敵の交渉相手がいなくなったあと、俺とゼルエルが部屋に2人で残って話しをしていたのだった。


「変更はない。

けど、俺と勇者がこの城をのとったことによって、こんな面倒ごとに巻き込んでしまってゴメンな」


俺は見方によっては、略奪者なんだということを自覚してた。

それに、肝心の勇者は人間界で死刑宣告を受けてる。

ってことは、俺と勇者がここを占領している正当性にも疑問符がついてきそうなものだ。

だが、今は、俺についてきてくれた者達を守らなければいけない。


「いいえ。こっちの兵士の数を知っていながら、あんな大軍でくるような奴らにこの城を治める資格なんてなかったのですよ」


ゼリエルは嫌な奴を思い出すように言ったのだった。

前の魔王と何かあったのだろうか?


「そう言ってくれると助かるよ。

あと、これが終わったら、レリエルと一緒に相談したいことがある」


俺は、リリさんが人間界で死刑宣告を受けたことをレリエルとゼリエルに相談したかったのだ。
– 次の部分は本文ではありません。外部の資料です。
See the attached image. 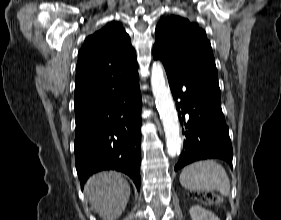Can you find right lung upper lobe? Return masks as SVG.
Instances as JSON below:
<instances>
[{
    "instance_id": "cb5924a9",
    "label": "right lung upper lobe",
    "mask_w": 281,
    "mask_h": 220,
    "mask_svg": "<svg viewBox=\"0 0 281 220\" xmlns=\"http://www.w3.org/2000/svg\"><path fill=\"white\" fill-rule=\"evenodd\" d=\"M138 76L136 53L129 35L110 22L86 38L78 54L74 107L119 92Z\"/></svg>"
}]
</instances>
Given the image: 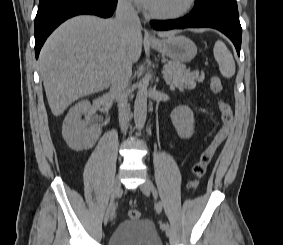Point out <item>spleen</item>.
Returning <instances> with one entry per match:
<instances>
[{"mask_svg":"<svg viewBox=\"0 0 283 245\" xmlns=\"http://www.w3.org/2000/svg\"><path fill=\"white\" fill-rule=\"evenodd\" d=\"M213 53L219 65L220 73L226 78L233 77L235 74V62L226 45L220 40L216 41Z\"/></svg>","mask_w":283,"mask_h":245,"instance_id":"3e777b00","label":"spleen"}]
</instances>
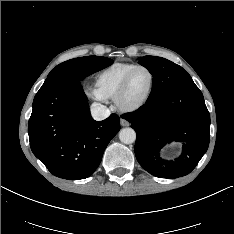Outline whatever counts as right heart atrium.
I'll return each instance as SVG.
<instances>
[{
  "mask_svg": "<svg viewBox=\"0 0 234 234\" xmlns=\"http://www.w3.org/2000/svg\"><path fill=\"white\" fill-rule=\"evenodd\" d=\"M87 94L92 99H95V100H98V101H105L106 100L100 95V93L98 92V90L96 88H89L87 90Z\"/></svg>",
  "mask_w": 234,
  "mask_h": 234,
  "instance_id": "d8ad5b80",
  "label": "right heart atrium"
}]
</instances>
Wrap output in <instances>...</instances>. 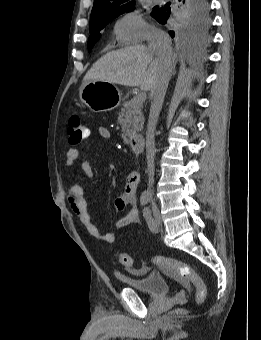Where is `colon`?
I'll return each mask as SVG.
<instances>
[{"mask_svg": "<svg viewBox=\"0 0 261 340\" xmlns=\"http://www.w3.org/2000/svg\"><path fill=\"white\" fill-rule=\"evenodd\" d=\"M67 132L69 142L71 144L80 143L85 139V125L77 115L70 117L68 121ZM118 261L133 272H140L141 270L133 268L134 261L131 256L126 253L117 254ZM153 263L158 267L175 274L177 277L187 283H191L196 289V303L202 304L207 296L206 285L201 276L187 263L168 258L164 256H155Z\"/></svg>", "mask_w": 261, "mask_h": 340, "instance_id": "5ec220e1", "label": "colon"}]
</instances>
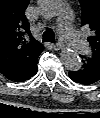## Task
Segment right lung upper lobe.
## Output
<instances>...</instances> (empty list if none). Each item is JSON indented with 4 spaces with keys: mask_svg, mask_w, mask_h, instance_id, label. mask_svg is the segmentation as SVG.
Returning <instances> with one entry per match:
<instances>
[{
    "mask_svg": "<svg viewBox=\"0 0 100 118\" xmlns=\"http://www.w3.org/2000/svg\"><path fill=\"white\" fill-rule=\"evenodd\" d=\"M30 0H0V72L9 80L16 79L42 45L29 31L25 9Z\"/></svg>",
    "mask_w": 100,
    "mask_h": 118,
    "instance_id": "obj_1",
    "label": "right lung upper lobe"
}]
</instances>
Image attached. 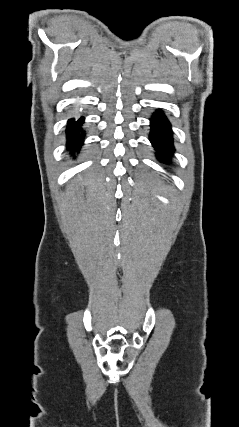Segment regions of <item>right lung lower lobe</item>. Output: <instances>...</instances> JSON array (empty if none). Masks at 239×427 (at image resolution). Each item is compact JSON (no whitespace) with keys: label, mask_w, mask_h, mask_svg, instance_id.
Segmentation results:
<instances>
[{"label":"right lung lower lobe","mask_w":239,"mask_h":427,"mask_svg":"<svg viewBox=\"0 0 239 427\" xmlns=\"http://www.w3.org/2000/svg\"><path fill=\"white\" fill-rule=\"evenodd\" d=\"M83 123L84 117L82 116L78 121H69L67 124V147L70 148L71 154H74V151L80 150L84 140L85 131L82 129Z\"/></svg>","instance_id":"right-lung-lower-lobe-1"}]
</instances>
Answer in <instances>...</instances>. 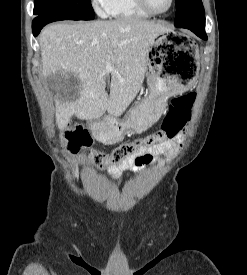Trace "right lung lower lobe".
Listing matches in <instances>:
<instances>
[{
    "label": "right lung lower lobe",
    "mask_w": 247,
    "mask_h": 275,
    "mask_svg": "<svg viewBox=\"0 0 247 275\" xmlns=\"http://www.w3.org/2000/svg\"><path fill=\"white\" fill-rule=\"evenodd\" d=\"M63 20L57 16H38L32 22L33 35L36 37L40 30L48 23Z\"/></svg>",
    "instance_id": "1"
}]
</instances>
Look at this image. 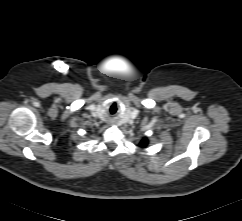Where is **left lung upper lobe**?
Wrapping results in <instances>:
<instances>
[{
	"mask_svg": "<svg viewBox=\"0 0 242 221\" xmlns=\"http://www.w3.org/2000/svg\"><path fill=\"white\" fill-rule=\"evenodd\" d=\"M147 139L146 138H144L142 141H141V146L142 147H145L146 145H147Z\"/></svg>",
	"mask_w": 242,
	"mask_h": 221,
	"instance_id": "obj_1",
	"label": "left lung upper lobe"
}]
</instances>
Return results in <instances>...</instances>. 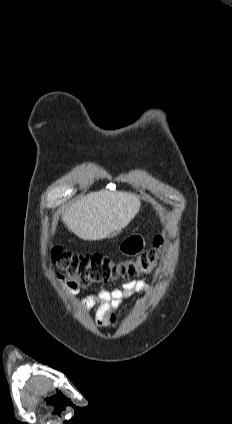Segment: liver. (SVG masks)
Listing matches in <instances>:
<instances>
[{
  "label": "liver",
  "mask_w": 232,
  "mask_h": 424,
  "mask_svg": "<svg viewBox=\"0 0 232 424\" xmlns=\"http://www.w3.org/2000/svg\"><path fill=\"white\" fill-rule=\"evenodd\" d=\"M140 209L138 196L126 192H92L62 215L67 228L84 240H100L125 228Z\"/></svg>",
  "instance_id": "liver-1"
}]
</instances>
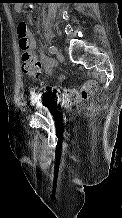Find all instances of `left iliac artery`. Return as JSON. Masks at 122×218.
I'll return each mask as SVG.
<instances>
[{"label": "left iliac artery", "mask_w": 122, "mask_h": 218, "mask_svg": "<svg viewBox=\"0 0 122 218\" xmlns=\"http://www.w3.org/2000/svg\"><path fill=\"white\" fill-rule=\"evenodd\" d=\"M49 52H50L51 54H55V53L57 52V48H56L55 46H50V47H49Z\"/></svg>", "instance_id": "obj_1"}]
</instances>
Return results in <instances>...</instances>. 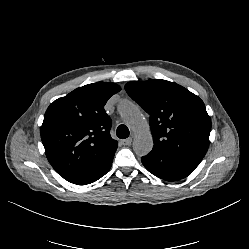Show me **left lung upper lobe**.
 Returning a JSON list of instances; mask_svg holds the SVG:
<instances>
[{
  "label": "left lung upper lobe",
  "mask_w": 249,
  "mask_h": 249,
  "mask_svg": "<svg viewBox=\"0 0 249 249\" xmlns=\"http://www.w3.org/2000/svg\"><path fill=\"white\" fill-rule=\"evenodd\" d=\"M125 90L150 115L153 152L201 162L209 146L211 120L198 96L166 80L132 81Z\"/></svg>",
  "instance_id": "5c2ea615"
}]
</instances>
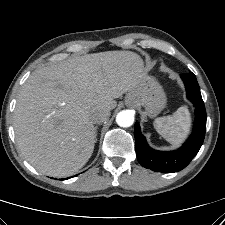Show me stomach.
Returning <instances> with one entry per match:
<instances>
[{"instance_id": "1", "label": "stomach", "mask_w": 225, "mask_h": 225, "mask_svg": "<svg viewBox=\"0 0 225 225\" xmlns=\"http://www.w3.org/2000/svg\"><path fill=\"white\" fill-rule=\"evenodd\" d=\"M126 103L143 106L147 115L154 117L165 107L166 96L160 84L146 76L141 85L127 94Z\"/></svg>"}]
</instances>
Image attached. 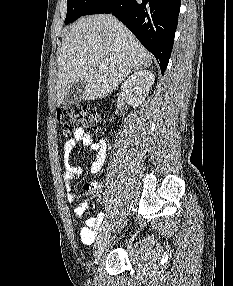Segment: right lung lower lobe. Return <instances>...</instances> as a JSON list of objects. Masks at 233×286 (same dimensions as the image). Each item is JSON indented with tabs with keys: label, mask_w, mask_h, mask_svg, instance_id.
Returning <instances> with one entry per match:
<instances>
[{
	"label": "right lung lower lobe",
	"mask_w": 233,
	"mask_h": 286,
	"mask_svg": "<svg viewBox=\"0 0 233 286\" xmlns=\"http://www.w3.org/2000/svg\"><path fill=\"white\" fill-rule=\"evenodd\" d=\"M180 3L181 0H97L84 15L112 13L155 56L164 74L173 48Z\"/></svg>",
	"instance_id": "1"
}]
</instances>
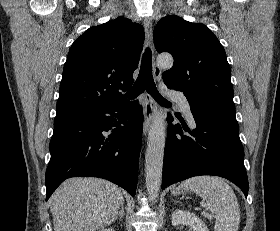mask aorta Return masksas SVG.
Here are the masks:
<instances>
[{
    "mask_svg": "<svg viewBox=\"0 0 280 231\" xmlns=\"http://www.w3.org/2000/svg\"><path fill=\"white\" fill-rule=\"evenodd\" d=\"M157 64L159 68H171L173 58L170 54H160ZM165 135V117L163 114H156L149 131L145 155V183L150 201L156 199L161 187Z\"/></svg>",
    "mask_w": 280,
    "mask_h": 231,
    "instance_id": "obj_1",
    "label": "aorta"
}]
</instances>
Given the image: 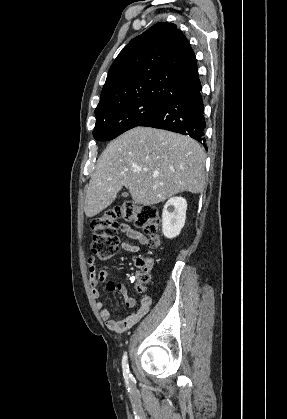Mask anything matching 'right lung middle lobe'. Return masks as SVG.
Instances as JSON below:
<instances>
[{
  "instance_id": "right-lung-middle-lobe-1",
  "label": "right lung middle lobe",
  "mask_w": 287,
  "mask_h": 419,
  "mask_svg": "<svg viewBox=\"0 0 287 419\" xmlns=\"http://www.w3.org/2000/svg\"><path fill=\"white\" fill-rule=\"evenodd\" d=\"M161 100H138L96 115L93 136L99 141L116 138L125 131L139 126L162 107Z\"/></svg>"
}]
</instances>
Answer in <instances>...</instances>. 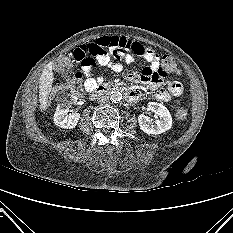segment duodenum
<instances>
[{
  "instance_id": "1",
  "label": "duodenum",
  "mask_w": 233,
  "mask_h": 233,
  "mask_svg": "<svg viewBox=\"0 0 233 233\" xmlns=\"http://www.w3.org/2000/svg\"><path fill=\"white\" fill-rule=\"evenodd\" d=\"M113 91L121 92L127 99H131L133 97V93L120 84H100V85H97L91 91L90 95L92 98H95V97H98L100 95L110 93Z\"/></svg>"
}]
</instances>
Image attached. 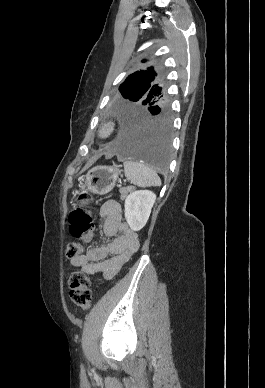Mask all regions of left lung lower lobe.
Returning <instances> with one entry per match:
<instances>
[{"instance_id": "left-lung-lower-lobe-1", "label": "left lung lower lobe", "mask_w": 265, "mask_h": 388, "mask_svg": "<svg viewBox=\"0 0 265 388\" xmlns=\"http://www.w3.org/2000/svg\"><path fill=\"white\" fill-rule=\"evenodd\" d=\"M118 133L109 148L124 158L140 161L158 171L169 163L171 114L168 106L118 110Z\"/></svg>"}]
</instances>
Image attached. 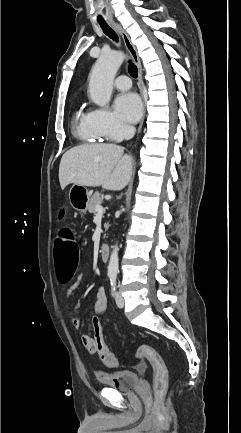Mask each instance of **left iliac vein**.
I'll return each mask as SVG.
<instances>
[{
    "mask_svg": "<svg viewBox=\"0 0 241 433\" xmlns=\"http://www.w3.org/2000/svg\"><path fill=\"white\" fill-rule=\"evenodd\" d=\"M115 300H116V304L119 308H122L124 306V298L122 297V295L119 291L116 292Z\"/></svg>",
    "mask_w": 241,
    "mask_h": 433,
    "instance_id": "obj_1",
    "label": "left iliac vein"
}]
</instances>
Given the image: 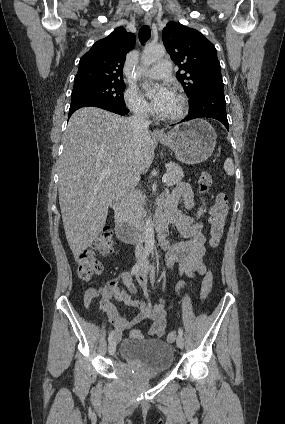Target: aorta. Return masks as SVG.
Here are the masks:
<instances>
[{"instance_id": "aorta-1", "label": "aorta", "mask_w": 285, "mask_h": 424, "mask_svg": "<svg viewBox=\"0 0 285 424\" xmlns=\"http://www.w3.org/2000/svg\"><path fill=\"white\" fill-rule=\"evenodd\" d=\"M165 53L166 49L164 46L146 47L141 56L143 68L147 69V67L152 65L154 62L164 57ZM154 242V228L152 219L149 217L145 226V246L153 248Z\"/></svg>"}]
</instances>
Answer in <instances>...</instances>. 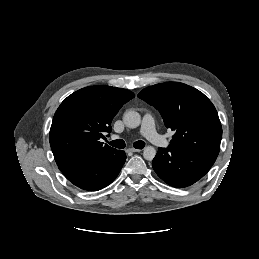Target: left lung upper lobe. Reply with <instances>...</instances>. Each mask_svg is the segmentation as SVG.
I'll list each match as a JSON object with an SVG mask.
<instances>
[{
    "instance_id": "5c2ea615",
    "label": "left lung upper lobe",
    "mask_w": 259,
    "mask_h": 259,
    "mask_svg": "<svg viewBox=\"0 0 259 259\" xmlns=\"http://www.w3.org/2000/svg\"><path fill=\"white\" fill-rule=\"evenodd\" d=\"M138 97L154 106L175 134L169 147L179 152L218 155L222 127L212 102L199 90L178 82L143 89Z\"/></svg>"
}]
</instances>
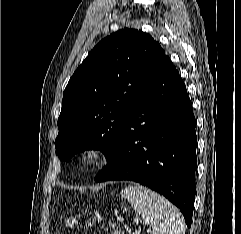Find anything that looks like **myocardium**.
<instances>
[{
    "label": "myocardium",
    "mask_w": 241,
    "mask_h": 234,
    "mask_svg": "<svg viewBox=\"0 0 241 234\" xmlns=\"http://www.w3.org/2000/svg\"><path fill=\"white\" fill-rule=\"evenodd\" d=\"M106 149L98 144H90L82 148L77 157V162L82 169H92L99 165L105 158Z\"/></svg>",
    "instance_id": "f54148a6"
}]
</instances>
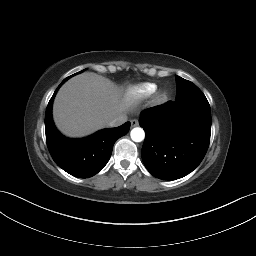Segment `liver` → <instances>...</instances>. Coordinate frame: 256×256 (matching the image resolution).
<instances>
[{"mask_svg": "<svg viewBox=\"0 0 256 256\" xmlns=\"http://www.w3.org/2000/svg\"><path fill=\"white\" fill-rule=\"evenodd\" d=\"M124 110L122 90L109 79L86 72L60 88L53 104V119L66 136L83 137L108 126Z\"/></svg>", "mask_w": 256, "mask_h": 256, "instance_id": "1", "label": "liver"}]
</instances>
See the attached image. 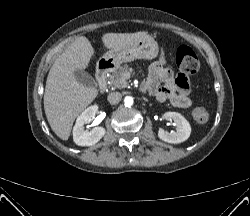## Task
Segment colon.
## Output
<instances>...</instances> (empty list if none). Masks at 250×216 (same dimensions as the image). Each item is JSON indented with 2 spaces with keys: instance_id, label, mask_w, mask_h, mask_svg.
Listing matches in <instances>:
<instances>
[{
  "instance_id": "1",
  "label": "colon",
  "mask_w": 250,
  "mask_h": 216,
  "mask_svg": "<svg viewBox=\"0 0 250 216\" xmlns=\"http://www.w3.org/2000/svg\"><path fill=\"white\" fill-rule=\"evenodd\" d=\"M176 63L181 72L184 74H194L199 70V60L194 50L186 45L178 47L176 51ZM192 117L198 124H205L209 119L207 108L198 104L192 111Z\"/></svg>"
}]
</instances>
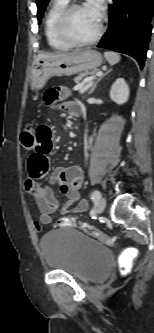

だが、大軍が攻めてきたことによって、優先順位から考えてリリさんの方があとなってしまったのだ。


「勇者のことですね?噂は耳にしてます」


まだ、この城に戻ってきたばかりなのに、ゼルエルまで情報がいっているのが早いな。

だが、有能である証明でもあるのだろう。


「そうだ」


「わかりました」


ゼリエルは表情を変えずに答えたった。


「ところで、隊を組むまで1時間待ってくれるって言ってたが、戦うのは俺だけだから隊を組む必要がなく、時間があまっちゃうんだよな。

城の中をまわって様子でも見てくるか?」


「そうしますか。

でも、事情を知らない敵軍からすると、いつになったって兵士が城から出てこないから、不思議に思うでしょうな?」


「そうだな」


そうして、俺とゼルエルは一緒に城の中をまわったのだった。



みんな死ぬことまで覚悟を決めている様子だった。

何か励ましの言葉でもかけて回ろうと思ったが、ここで問題なく終わるからと言っても、戦いが終わるまで緊張は解けないだろうから、結局、声はかけずまわったのだった。


なお、リリさんのことが心配だったので、ゼルエルを部屋のそとで待たせて、リリさんに会ったのだった。が、人間界で死刑宣告を受けた精神的ショックが大きかったらしく、部屋の隅で座って下を向いたままで、話しかけても、反応がなかったのだった。